I guess the title should have warned me.
The Homesman begins as an intriguingly revisionist – and potentially feminist – Western. Hilary Swank plays Mary Bee Cuddy, a single homesteader in Nebraska territory who volunteers to escort three severely mentally ill women back to Iowa, after the harshness of the environment (and the men in their lives) has become too much for them to bear. For help and protection, she brings along an uncouth squatter played by Tommy Lee Jones.
That the title refers to Jones’ character, and that he is the co-screenwriter and director, perhaps made it inevitable that the movie’s narrative would eventually swing his direction. Yet it does so far more drastically than I would have guessed, with a jarring plot twist. Afterwards, the movie’s shortcomings become even more apparent, including the fact that the three women – played by Miranda Otto, Grace Gummer and Sonja Richter – are convenient plot devices first and people second.

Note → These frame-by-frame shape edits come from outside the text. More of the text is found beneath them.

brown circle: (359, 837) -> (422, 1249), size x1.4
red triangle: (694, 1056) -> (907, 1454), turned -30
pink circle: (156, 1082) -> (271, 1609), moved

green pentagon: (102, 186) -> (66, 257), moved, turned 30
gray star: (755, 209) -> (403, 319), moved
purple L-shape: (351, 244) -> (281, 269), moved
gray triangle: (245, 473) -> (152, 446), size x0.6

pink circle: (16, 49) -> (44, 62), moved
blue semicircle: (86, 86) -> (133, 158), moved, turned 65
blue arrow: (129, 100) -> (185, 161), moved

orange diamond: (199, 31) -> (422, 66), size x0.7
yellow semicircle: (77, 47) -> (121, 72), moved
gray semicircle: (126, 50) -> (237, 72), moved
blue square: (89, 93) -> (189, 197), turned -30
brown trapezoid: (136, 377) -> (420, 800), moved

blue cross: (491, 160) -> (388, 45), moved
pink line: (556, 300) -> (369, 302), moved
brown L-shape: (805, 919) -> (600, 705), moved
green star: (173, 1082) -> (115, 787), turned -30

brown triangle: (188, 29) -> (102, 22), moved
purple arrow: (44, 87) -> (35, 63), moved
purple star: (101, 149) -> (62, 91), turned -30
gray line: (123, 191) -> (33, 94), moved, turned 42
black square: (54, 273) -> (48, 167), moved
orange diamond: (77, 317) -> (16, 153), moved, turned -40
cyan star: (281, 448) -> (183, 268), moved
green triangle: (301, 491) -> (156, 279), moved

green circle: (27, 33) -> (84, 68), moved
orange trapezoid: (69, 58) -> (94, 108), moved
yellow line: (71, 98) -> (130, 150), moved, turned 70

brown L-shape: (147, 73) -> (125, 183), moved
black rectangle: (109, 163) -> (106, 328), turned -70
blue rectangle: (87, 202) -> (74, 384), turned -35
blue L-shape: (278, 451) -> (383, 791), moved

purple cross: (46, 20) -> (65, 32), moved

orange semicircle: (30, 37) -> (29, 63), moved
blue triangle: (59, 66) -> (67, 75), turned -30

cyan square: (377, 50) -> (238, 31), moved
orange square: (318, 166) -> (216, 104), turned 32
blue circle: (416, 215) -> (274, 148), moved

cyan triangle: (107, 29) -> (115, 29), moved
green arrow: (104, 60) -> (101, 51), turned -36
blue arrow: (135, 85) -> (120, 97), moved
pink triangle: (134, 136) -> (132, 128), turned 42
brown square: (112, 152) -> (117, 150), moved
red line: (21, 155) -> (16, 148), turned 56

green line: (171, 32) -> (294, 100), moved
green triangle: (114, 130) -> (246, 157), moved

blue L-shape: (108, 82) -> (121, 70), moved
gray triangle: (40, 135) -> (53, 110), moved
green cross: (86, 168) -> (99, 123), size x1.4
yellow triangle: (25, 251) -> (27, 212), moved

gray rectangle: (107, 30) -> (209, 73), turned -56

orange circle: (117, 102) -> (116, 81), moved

Jones, whose previous directorial effort was The Three Burials of Melquiades Estrada, manages some arresting imagery here, including a lovely shot of Swank washing her face at her kitchen sink while Jones is reflected in her window doing the same thing outside. Yet that sort of egalitarian filmmaking fades as we get something that increasingly resembles a vanity project. Add The Homesman to the long list of movies I wish had been made by Jane Campion.